── RECORD EXTRACTS ──
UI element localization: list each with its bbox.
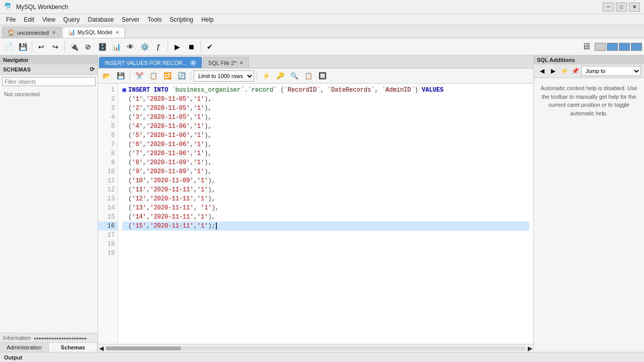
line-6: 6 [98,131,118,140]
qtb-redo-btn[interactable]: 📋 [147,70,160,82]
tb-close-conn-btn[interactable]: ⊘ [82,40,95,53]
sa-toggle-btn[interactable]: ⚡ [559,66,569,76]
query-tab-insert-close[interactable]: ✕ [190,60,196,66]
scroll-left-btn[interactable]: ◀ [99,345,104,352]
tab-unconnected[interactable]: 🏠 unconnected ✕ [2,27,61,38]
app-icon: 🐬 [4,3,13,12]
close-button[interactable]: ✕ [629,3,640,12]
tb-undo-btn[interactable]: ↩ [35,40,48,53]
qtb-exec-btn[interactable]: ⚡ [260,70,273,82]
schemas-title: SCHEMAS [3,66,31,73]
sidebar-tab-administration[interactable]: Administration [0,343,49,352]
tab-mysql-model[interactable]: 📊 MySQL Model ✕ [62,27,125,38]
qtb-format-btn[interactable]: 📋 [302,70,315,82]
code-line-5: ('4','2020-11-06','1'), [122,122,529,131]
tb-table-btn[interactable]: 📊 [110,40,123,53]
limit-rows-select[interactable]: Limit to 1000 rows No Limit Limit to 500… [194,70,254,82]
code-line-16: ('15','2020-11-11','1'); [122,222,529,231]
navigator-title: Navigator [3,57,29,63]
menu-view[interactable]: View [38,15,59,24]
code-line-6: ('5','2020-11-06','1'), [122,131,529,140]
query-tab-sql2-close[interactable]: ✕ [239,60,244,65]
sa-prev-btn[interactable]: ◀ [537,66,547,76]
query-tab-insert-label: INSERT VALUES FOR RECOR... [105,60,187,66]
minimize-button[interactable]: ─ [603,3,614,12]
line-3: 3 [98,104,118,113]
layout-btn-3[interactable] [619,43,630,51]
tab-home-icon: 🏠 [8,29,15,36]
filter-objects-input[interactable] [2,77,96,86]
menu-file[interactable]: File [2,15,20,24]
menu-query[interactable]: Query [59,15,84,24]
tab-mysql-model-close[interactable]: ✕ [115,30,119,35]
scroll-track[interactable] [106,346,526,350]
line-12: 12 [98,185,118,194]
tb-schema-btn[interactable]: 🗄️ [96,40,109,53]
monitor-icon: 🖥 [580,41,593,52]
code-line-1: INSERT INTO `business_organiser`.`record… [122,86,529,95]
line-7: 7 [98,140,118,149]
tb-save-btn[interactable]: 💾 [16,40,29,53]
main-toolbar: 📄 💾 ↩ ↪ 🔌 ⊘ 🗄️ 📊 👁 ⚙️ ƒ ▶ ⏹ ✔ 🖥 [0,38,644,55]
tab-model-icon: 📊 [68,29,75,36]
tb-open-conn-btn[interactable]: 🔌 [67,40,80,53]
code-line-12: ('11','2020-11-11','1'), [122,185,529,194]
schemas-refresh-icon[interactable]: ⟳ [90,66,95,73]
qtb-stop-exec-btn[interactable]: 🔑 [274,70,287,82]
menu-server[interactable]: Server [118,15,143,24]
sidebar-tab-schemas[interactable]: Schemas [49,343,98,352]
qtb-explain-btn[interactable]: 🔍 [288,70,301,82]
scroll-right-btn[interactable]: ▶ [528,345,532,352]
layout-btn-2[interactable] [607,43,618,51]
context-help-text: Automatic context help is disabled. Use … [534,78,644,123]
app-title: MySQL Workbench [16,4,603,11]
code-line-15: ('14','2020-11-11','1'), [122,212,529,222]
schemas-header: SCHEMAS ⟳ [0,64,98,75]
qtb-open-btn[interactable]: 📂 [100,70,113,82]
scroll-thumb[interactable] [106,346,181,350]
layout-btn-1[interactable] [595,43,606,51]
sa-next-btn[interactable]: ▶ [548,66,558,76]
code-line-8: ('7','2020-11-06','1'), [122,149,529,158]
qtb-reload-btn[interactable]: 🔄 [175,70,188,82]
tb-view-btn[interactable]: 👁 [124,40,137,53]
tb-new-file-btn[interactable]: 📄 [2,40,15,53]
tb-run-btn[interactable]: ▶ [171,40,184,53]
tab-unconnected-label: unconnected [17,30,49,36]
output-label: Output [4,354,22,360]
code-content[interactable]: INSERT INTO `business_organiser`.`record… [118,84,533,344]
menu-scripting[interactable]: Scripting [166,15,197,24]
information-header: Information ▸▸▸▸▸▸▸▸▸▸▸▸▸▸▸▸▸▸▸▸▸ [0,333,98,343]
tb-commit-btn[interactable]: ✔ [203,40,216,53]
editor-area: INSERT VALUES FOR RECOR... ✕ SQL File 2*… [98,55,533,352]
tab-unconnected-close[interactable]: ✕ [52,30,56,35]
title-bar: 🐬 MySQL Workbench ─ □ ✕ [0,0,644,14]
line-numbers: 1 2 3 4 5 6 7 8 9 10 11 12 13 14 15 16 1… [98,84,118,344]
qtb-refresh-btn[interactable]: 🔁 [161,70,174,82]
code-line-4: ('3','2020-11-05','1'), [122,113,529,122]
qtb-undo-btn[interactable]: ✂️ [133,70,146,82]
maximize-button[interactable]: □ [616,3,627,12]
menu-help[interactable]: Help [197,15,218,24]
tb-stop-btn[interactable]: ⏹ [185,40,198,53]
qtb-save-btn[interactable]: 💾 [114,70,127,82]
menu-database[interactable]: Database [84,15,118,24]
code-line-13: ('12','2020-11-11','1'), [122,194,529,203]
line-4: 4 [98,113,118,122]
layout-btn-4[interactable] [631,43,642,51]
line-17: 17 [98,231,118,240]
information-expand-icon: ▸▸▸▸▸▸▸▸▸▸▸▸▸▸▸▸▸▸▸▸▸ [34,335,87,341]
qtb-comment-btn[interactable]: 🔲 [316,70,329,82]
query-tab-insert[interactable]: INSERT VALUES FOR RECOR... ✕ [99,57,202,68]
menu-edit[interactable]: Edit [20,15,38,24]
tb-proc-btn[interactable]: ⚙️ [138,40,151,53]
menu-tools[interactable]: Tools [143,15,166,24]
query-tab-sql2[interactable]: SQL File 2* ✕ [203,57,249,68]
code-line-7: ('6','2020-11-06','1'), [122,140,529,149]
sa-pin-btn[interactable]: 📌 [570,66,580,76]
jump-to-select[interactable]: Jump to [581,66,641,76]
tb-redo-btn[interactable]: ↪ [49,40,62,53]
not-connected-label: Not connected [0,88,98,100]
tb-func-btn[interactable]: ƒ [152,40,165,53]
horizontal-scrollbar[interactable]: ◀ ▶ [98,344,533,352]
───
ASSIGNMENT: What is needed is a word-for-word transcription of all the entries, with the pictures dropped.

TASK RESULT:
UI element localization: list each with its bbox.
line-6: 6 [98,131,118,140]
qtb-redo-btn[interactable]: 📋 [147,70,160,82]
tb-close-conn-btn[interactable]: ⊘ [82,40,95,53]
sa-toggle-btn[interactable]: ⚡ [559,66,569,76]
query-tab-insert-close[interactable]: ✕ [190,60,196,66]
scroll-left-btn[interactable]: ◀ [99,345,104,352]
tab-unconnected[interactable]: 🏠 unconnected ✕ [2,27,61,38]
app-icon: 🐬 [4,3,13,12]
close-button[interactable]: ✕ [629,3,640,12]
tb-undo-btn[interactable]: ↩ [35,40,48,53]
qtb-exec-btn[interactable]: ⚡ [260,70,273,82]
schemas-title: SCHEMAS [3,66,31,73]
sidebar-tab-administration[interactable]: Administration [0,343,49,352]
tab-mysql-model[interactable]: 📊 MySQL Model ✕ [62,27,125,38]
qtb-format-btn[interactable]: 📋 [302,70,315,82]
code-line-5: ('4','2020-11-06','1'), [122,122,529,131]
tb-table-btn[interactable]: 📊 [110,40,123,53]
limit-rows-select[interactable]: Limit to 1000 rows No Limit Limit to 500… [194,70,254,82]
code-line-16: ('15','2020-11-11','1'); [122,222,529,231]
navigator-title: Navigator [3,57,29,63]
menu-view[interactable]: View [38,15,59,24]
code-line-6: ('5','2020-11-06','1'), [122,131,529,140]
query-tab-sql2-close[interactable]: ✕ [239,60,244,65]
sa-prev-btn[interactable]: ◀ [537,66,547,76]
query-tab-insert-label: INSERT VALUES FOR RECOR... [105,60,187,66]
minimize-button[interactable]: ─ [603,3,614,12]
line-3: 3 [98,104,118,113]
layout-btn-3[interactable] [619,43,630,51]
tab-home-icon: 🏠 [8,29,15,36]
filter-objects-input[interactable] [2,77,96,86]
menu-file[interactable]: File [2,15,20,24]
menu-query[interactable]: Query [59,15,84,24]
tab-mysql-model-close[interactable]: ✕ [115,30,119,35]
scroll-track[interactable] [106,346,526,350]
line-12: 12 [98,185,118,194]
tb-schema-btn[interactable]: 🗄️ [96,40,109,53]
monitor-icon: 🖥 [580,41,593,52]
code-line-1: INSERT INTO `business_organiser`.`record… [122,86,529,95]
line-7: 7 [98,140,118,149]
tb-save-btn[interactable]: 💾 [16,40,29,53]
main-toolbar: 📄 💾 ↩ ↪ 🔌 ⊘ 🗄️ 📊 👁 ⚙️ ƒ ▶ ⏹ ✔ 🖥 [0,38,644,55]
tab-model-icon: 📊 [68,29,75,36]
tb-open-conn-btn[interactable]: 🔌 [67,40,80,53]
code-line-12: ('11','2020-11-11','1'), [122,185,529,194]
schemas-refresh-icon[interactable]: ⟳ [90,66,95,73]
qtb-stop-exec-btn[interactable]: 🔑 [274,70,287,82]
menu-server[interactable]: Server [118,15,143,24]
sidebar-tab-schemas[interactable]: Schemas [49,343,98,352]
qtb-explain-btn[interactable]: 🔍 [288,70,301,82]
scroll-right-btn[interactable]: ▶ [528,345,532,352]
layout-btn-2[interactable] [607,43,618,51]
context-help-text: Automatic context help is disabled. Use … [534,78,644,123]
app-title: MySQL Workbench [16,4,603,11]
code-line-15: ('14','2020-11-11','1'), [122,212,529,222]
schemas-header: SCHEMAS ⟳ [0,64,98,75]
qtb-open-btn[interactable]: 📂 [100,70,113,82]
scroll-thumb[interactable] [106,346,181,350]
layout-btn-1[interactable] [595,43,606,51]
sa-next-btn[interactable]: ▶ [548,66,558,76]
code-line-8: ('7','2020-11-06','1'), [122,149,529,158]
qtb-reload-btn[interactable]: 🔄 [175,70,188,82]
tb-view-btn[interactable]: 👁 [124,40,137,53]
tb-new-file-btn[interactable]: 📄 [2,40,15,53]
tb-run-btn[interactable]: ▶ [171,40,184,53]
tab-unconnected-label: unconnected [17,30,49,36]
output-label: Output [4,354,22,360]
code-content[interactable]: INSERT INTO `business_organiser`.`record… [118,84,533,344]
menu-scripting[interactable]: Scripting [166,15,197,24]
information-header: Information ▸▸▸▸▸▸▸▸▸▸▸▸▸▸▸▸▸▸▸▸▸ [0,333,98,343]
tb-commit-btn[interactable]: ✔ [203,40,216,53]
editor-area: INSERT VALUES FOR RECOR... ✕ SQL File 2*… [98,55,533,352]
tab-unconnected-close[interactable]: ✕ [52,30,56,35]
title-bar: 🐬 MySQL Workbench ─ □ ✕ [0,0,644,14]
line-numbers: 1 2 3 4 5 6 7 8 9 10 11 12 13 14 15 16 1… [98,84,118,344]
qtb-refresh-btn[interactable]: 🔁 [161,70,174,82]
code-line-4: ('3','2020-11-05','1'), [122,113,529,122]
qtb-undo-btn[interactable]: ✂️ [133,70,146,82]
maximize-button[interactable]: □ [616,3,627,12]
menu-help[interactable]: Help [197,15,218,24]
tb-stop-btn[interactable]: ⏹ [185,40,198,53]
qtb-save-btn[interactable]: 💾 [114,70,127,82]
menu-database[interactable]: Database [84,15,118,24]
code-line-13: ('12','2020-11-11','1'), [122,194,529,203]
line-4: 4 [98,113,118,122]
layout-btn-4[interactable] [631,43,642,51]
line-17: 17 [98,231,118,240]
information-expand-icon: ▸▸▸▸▸▸▸▸▸▸▸▸▸▸▸▸▸▸▸▸▸ [34,335,87,341]
qtb-comment-btn[interactable]: 🔲 [316,70,329,82]
query-tab-insert[interactable]: INSERT VALUES FOR RECOR... ✕ [99,57,202,68]
menu-edit[interactable]: Edit [20,15,38,24]
tb-proc-btn[interactable]: ⚙️ [138,40,151,53]
menu-tools[interactable]: Tools [143,15,166,24]
query-tab-sql2[interactable]: SQL File 2* ✕ [203,57,249,68]
code-line-7: ('6','2020-11-06','1'), [122,140,529,149]
sa-pin-btn[interactable]: 📌 [570,66,580,76]
jump-to-select[interactable]: Jump to [581,66,641,76]
tb-redo-btn[interactable]: ↪ [49,40,62,53]
not-connected-label: Not connected [0,88,98,100]
tb-func-btn[interactable]: ƒ [152,40,165,53]
horizontal-scrollbar[interactable]: ◀ ▶ [98,344,533,352]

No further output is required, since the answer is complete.